From zero percent in 1935 or 1965, Obama’s “great” programs now consume at least 55 percent of the federal budget.
Some argue Social Security does not face a crisis, much less present one to the economy. Bernie Sanders, the Senate’s lone (admitted) socialist, has said, “We are getting very tired about hearing our Republican and right-wing friends telling us about how Social Security is collapsing when the reality is, Social Security today has a surplus of $2.6 trillion.” Unfortunately, Congress spent it and left the trust fund a stack of IOUs. The Congressional Budget Office states the program will post a $45 billion deficit in 2011, and $608 billion over the next ten years.

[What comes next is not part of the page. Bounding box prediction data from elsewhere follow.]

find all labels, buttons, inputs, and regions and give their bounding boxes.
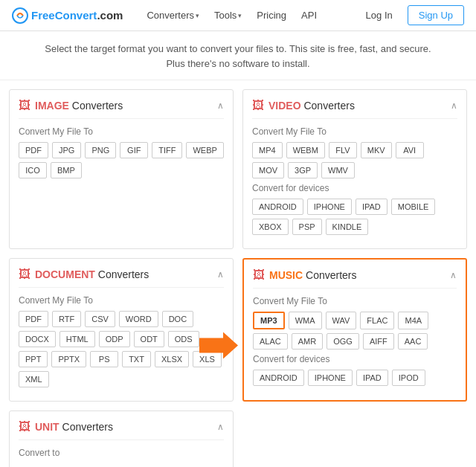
login-button[interactable]: Log In	[357, 6, 402, 25]
document-card-header: 🖼 DOCUMENT Converters ∧	[19, 268, 224, 288]
image-card-header: 🖼 IMAGE Converters ∧	[19, 99, 224, 119]
music-converter-card: 🖼 MUSIC Converters ∧ Convert My File To …	[242, 258, 467, 402]
device-btn-mobile[interactable]: MOBILE	[391, 199, 436, 215]
document-format-grid: PDF RTF CSV WORD DOC DOCX HTML ODP ODT O…	[19, 311, 224, 387]
navbar: FreeConvert.com Converters▾ Tools▾ Prici…	[0, 0, 476, 31]
format-btn-jpg[interactable]: JPG	[52, 142, 81, 158]
document-collapse-icon[interactable]: ∧	[217, 269, 224, 280]
nav-tools[interactable]: Tools▾	[208, 7, 248, 24]
video-collapse-icon[interactable]: ∧	[451, 100, 457, 111]
chevron-down-icon: ▾	[196, 12, 199, 19]
doc-btn-rtf[interactable]: RTF	[52, 311, 81, 327]
format-btn-ico[interactable]: ICO	[19, 162, 47, 178]
nav-converters[interactable]: Converters▾	[141, 7, 205, 24]
music-card-title: MUSIC Converters	[269, 269, 356, 281]
signup-button[interactable]: Sign Up	[408, 5, 464, 25]
format-btn-mov[interactable]: MOV	[252, 162, 284, 178]
doc-btn-pdf[interactable]: PDF	[19, 311, 48, 327]
image-section-label: Convert My File To	[19, 126, 224, 137]
music-btn-amr[interactable]: AMR	[292, 333, 323, 350]
music-btn-ogg[interactable]: OGG	[327, 333, 359, 350]
logo-icon	[12, 7, 28, 24]
format-btn-bmp[interactable]: BMP	[51, 162, 82, 178]
music-btn-aiff[interactable]: AIFF	[363, 333, 394, 350]
device-btn-ipad[interactable]: IPAD	[356, 199, 387, 215]
nav-links: Converters▾ Tools▾ Pricing API	[141, 7, 356, 24]
doc-btn-odt[interactable]: ODT	[134, 331, 164, 347]
video-card-header: 🖼 VIDEO Converters ∧	[252, 99, 457, 119]
document-section-label: Convert My File To	[19, 295, 224, 306]
doc-btn-txt[interactable]: TXT	[122, 351, 151, 367]
device-btn-iphone[interactable]: IPHONE	[307, 199, 352, 215]
video-converter-card: 🖼 VIDEO Converters ∧ Convert My File To …	[242, 89, 467, 249]
image-collapse-icon[interactable]: ∧	[217, 100, 224, 111]
music-btn-m4a[interactable]: M4A	[398, 312, 428, 329]
video-device-grid: ANDROID IPHONE IPAD MOBILE XBOX PSP KIND…	[252, 199, 457, 235]
unit-card-header: 🖼 UNIT Converters ∧	[19, 420, 224, 440]
music-btn-wma[interactable]: WMA	[289, 312, 322, 329]
format-btn-png[interactable]: PNG	[85, 142, 116, 158]
orange-arrow	[199, 332, 238, 361]
format-btn-avi[interactable]: AVI	[396, 142, 424, 158]
format-btn-mp4[interactable]: MP4	[252, 142, 283, 158]
format-btn-pdf[interactable]: PDF	[19, 142, 48, 158]
device-btn-xbox[interactable]: XBOX	[252, 219, 289, 235]
doc-btn-ods[interactable]: ODS	[168, 331, 199, 347]
unit-card-icon: 🖼	[19, 420, 30, 434]
svg-point-0	[13, 8, 28, 23]
music-btn-alac[interactable]: ALAC	[253, 333, 288, 350]
doc-btn-doc[interactable]: DOC	[162, 311, 193, 327]
doc-btn-word[interactable]: WORD	[119, 311, 158, 327]
svg-marker-1	[199, 332, 238, 359]
doc-btn-docx[interactable]: DOCX	[19, 331, 56, 347]
nav-right: Log In Sign Up	[357, 5, 464, 25]
device-btn-kindle[interactable]: KINDLE	[326, 219, 369, 235]
music-device-iphone[interactable]: IPHONE	[308, 370, 353, 386]
music-format-grid: MP3 WMA WAV FLAC M4A ALAC AMR OGG AIFF A…	[253, 312, 457, 350]
doc-btn-csv[interactable]: CSV	[85, 311, 115, 327]
nav-pricing[interactable]: Pricing	[251, 7, 292, 24]
music-section-label: Convert My File To	[253, 296, 457, 306]
format-btn-3gp[interactable]: 3GP	[288, 162, 318, 178]
unit-converter-card: 🖼 UNIT Converters ∧ Convert to	[9, 410, 234, 467]
format-btn-mkv[interactable]: MKV	[361, 142, 392, 158]
music-btn-wav[interactable]: WAV	[326, 312, 357, 329]
music-device-ipod[interactable]: IPOD	[392, 370, 425, 386]
doc-btn-html[interactable]: HTML	[60, 331, 95, 347]
doc-btn-pptx[interactable]: PPTX	[51, 351, 86, 367]
music-btn-aac[interactable]: AAC	[398, 333, 428, 350]
video-format-grid: MP4 WEBM FLV MKV AVI MOV 3GP WMV	[252, 142, 457, 178]
doc-btn-xml[interactable]: XML	[19, 371, 49, 387]
music-device-ipad[interactable]: IPAD	[356, 370, 388, 386]
music-device-android[interactable]: ANDROID	[253, 370, 304, 386]
doc-btn-ppt[interactable]: PPT	[19, 351, 48, 367]
format-btn-wmv[interactable]: WMV	[321, 162, 355, 178]
doc-btn-xlsx[interactable]: XLSX	[155, 351, 189, 367]
music-collapse-icon[interactable]: ∧	[450, 270, 457, 280]
document-card-icon: 🖼	[19, 268, 30, 281]
doc-btn-odp[interactable]: ODP	[99, 331, 130, 347]
format-btn-flv[interactable]: FLV	[329, 142, 357, 158]
format-btn-webm[interactable]: WEBM	[286, 142, 325, 158]
format-btn-gif[interactable]: GIF	[120, 142, 148, 158]
device-btn-android[interactable]: ANDROID	[252, 199, 303, 215]
doc-btn-ps[interactable]: PS	[90, 351, 118, 367]
document-card-title: DOCUMENT Converters	[35, 268, 149, 280]
nav-api[interactable]: API	[295, 7, 323, 24]
image-card-title: IMAGE Converters	[35, 100, 123, 112]
music-btn-flac[interactable]: FLAC	[360, 312, 394, 329]
chevron-down-icon: ▾	[238, 12, 242, 19]
music-btn-mp3[interactable]: MP3	[253, 312, 285, 329]
image-card-icon: 🖼	[19, 99, 30, 112]
document-converter-card: 🖼 DOCUMENT Converters ∧ Convert My File …	[9, 258, 234, 402]
logo[interactable]: FreeConvert.com	[12, 7, 123, 24]
unit-collapse-icon[interactable]: ∧	[217, 422, 224, 432]
video-card-title: VIDEO Converters	[268, 100, 355, 112]
video-card-icon: 🖼	[252, 99, 264, 112]
music-card-icon: 🖼	[253, 268, 265, 282]
video-device-label: Convert for devices	[252, 183, 457, 193]
format-btn-webp[interactable]: WEBP	[186, 142, 223, 158]
logo-text: FreeConvert.com	[31, 9, 123, 22]
format-btn-tiff[interactable]: TIFF	[152, 142, 182, 158]
device-btn-psp[interactable]: PSP	[292, 219, 322, 235]
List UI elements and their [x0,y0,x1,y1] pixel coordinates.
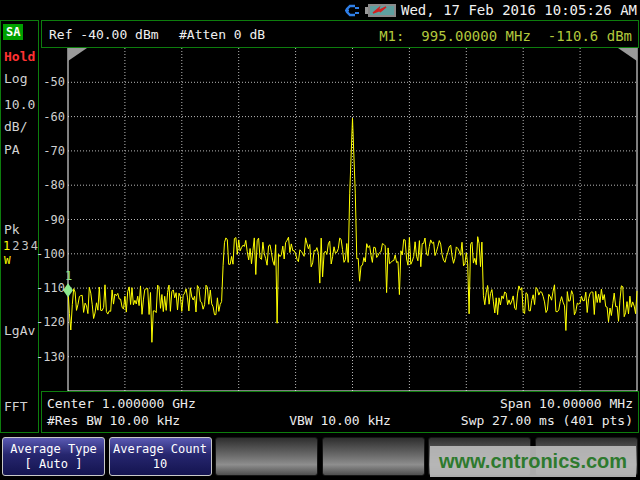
trace-digit-3: 3 [21,239,30,253]
y-tick-label: -110 [34,282,65,294]
y-tick-label: -100 [34,248,65,260]
fft-mode-label: FFT [4,399,27,414]
y-tick-label: -120 [34,316,65,328]
ref-level-readout: Ref -40.00 dBm [49,27,159,42]
y-tick-label: -130 [34,351,65,363]
status-bar: Wed, 17 Feb 2016 10:05:26 AM [0,0,640,20]
center-frequency-readout: Center 1.000000 GHz [47,396,196,411]
scale-unit-label: dB/ [4,119,27,134]
scale-value-label: 10.0 [4,97,35,112]
graticule-border [68,48,637,391]
softkey-average-type[interactable]: Average Type [ Auto ] [2,437,105,476]
y-tick-label: -60 [34,111,65,123]
y-tick-label: -70 [34,145,65,157]
ref-corner-right [618,48,637,61]
softkey-blank-4[interactable] [322,437,425,476]
average-type-label: LgAv [4,323,35,338]
marker-1-number: 1 [65,269,72,283]
preamp-label: PA [4,142,20,157]
bottom-annotation-bar: Center 1.000000 GHz Span 10.00000 MHz #R… [41,391,639,433]
attenuation-readout: #Atten 0 dB [179,27,265,42]
detector-label: Pk [4,222,20,237]
sweep-time-readout: Swp 27.00 ms (401 pts) [461,413,633,428]
softkey-blank-3[interactable] [215,437,318,476]
spectrum-analyzer-screen: Wed, 17 Feb 2016 10:05:26 AM SA Hold Log… [0,0,640,480]
trace-digit-1: 1 [3,239,12,253]
trace-1 [68,118,637,342]
y-tick-label: -50 [34,76,65,88]
marker-1-readout: M1: 995.00000 MHz -110.6 dBm [379,28,632,44]
mode-badge: SA [3,24,23,40]
sweep-state-label: Hold [4,49,35,64]
softkey-average-count[interactable]: Average Count 10 [109,437,212,476]
y-tick-label: -90 [34,214,65,226]
ac-power-icon [344,3,360,18]
date-time: Wed, 17 Feb 2016 10:05:26 AM [401,2,637,18]
y-tick-label: -80 [34,179,65,191]
scale-type-label: Log [4,71,27,86]
ref-corner-left [68,48,87,61]
span-readout: Span 10.00000 MHz [500,396,633,411]
trace-state-label: W [4,254,11,267]
battery-charging-icon [365,3,396,18]
watermark: www.cntronics.com [430,446,636,477]
top-annotation-bar: Ref -40.00 dBm #Atten 0 dB M1: 995.00000… [41,20,639,48]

Even Obama is more honest than this. He said Wednesday:
So here’s the truth. Around two-thirds of our budget is spent on Medicare, Medicaid, Social Security, and national security. Programs like unemployment insurance, student loans, veterans’ benefits, and tax credits for working families take up another 20 percent. What’s left, after interest on the debt, is just 12 percent for everything else.
The idea that this massive expenditure is the only thing that keeps the United States from being a moral pariah is only comprehensible from someone as anti-American as Barack Obama. He wrote in Dreams from my Father that in college:
To avoid being mistaken for a sellout, I chose my friends carefully. The more politically active black students. The foreign students. The Chicanos. The Marxist professors and structural feminists and punk-rock performance poets. We smoked cigarettes and wore leather jackets. At night, in the dorms, we discussed necolonialism, Franz [sic.] Fanon, Eurocentrism, and patriarchy. When we ground out our cigarettes in the hallway carpet or set our stereos so loud that the walls began to shake, we were resisting bourgeois society’s stifling constraints. We weren’t indifferent or careless or insecure. We were alienated.
In his 2001 public radio interview, Obama insisted the U.S. Constitution “reflected the fundamental flaw of this country that continues to this day.”
Even in 2008 on the campaign trail, Obama stated, “I personally would want to see our tragic history, or the tragic elements of our history, acknowledged.” He added that he wanted to offer his imagined victims “reparations.” As president, he has lost no opportunity to belittle America, B.B.O. (Before Barack Obama).
Perhaps we should be grateful Obama is president and not his wife. Michelle Obama was not proud of her country until 2008.
Despite the first couple’s perpetual reaffirmation that they believe their country has a retrograde past and dubious present, some Republicans are afraid to target Obama personally. Those weak-kneed RINOs who quiver at the idea of campaigning against Obama’s personality, ideology, and record are either hopelessly fearful or insufficiently outraged at his assault on their country.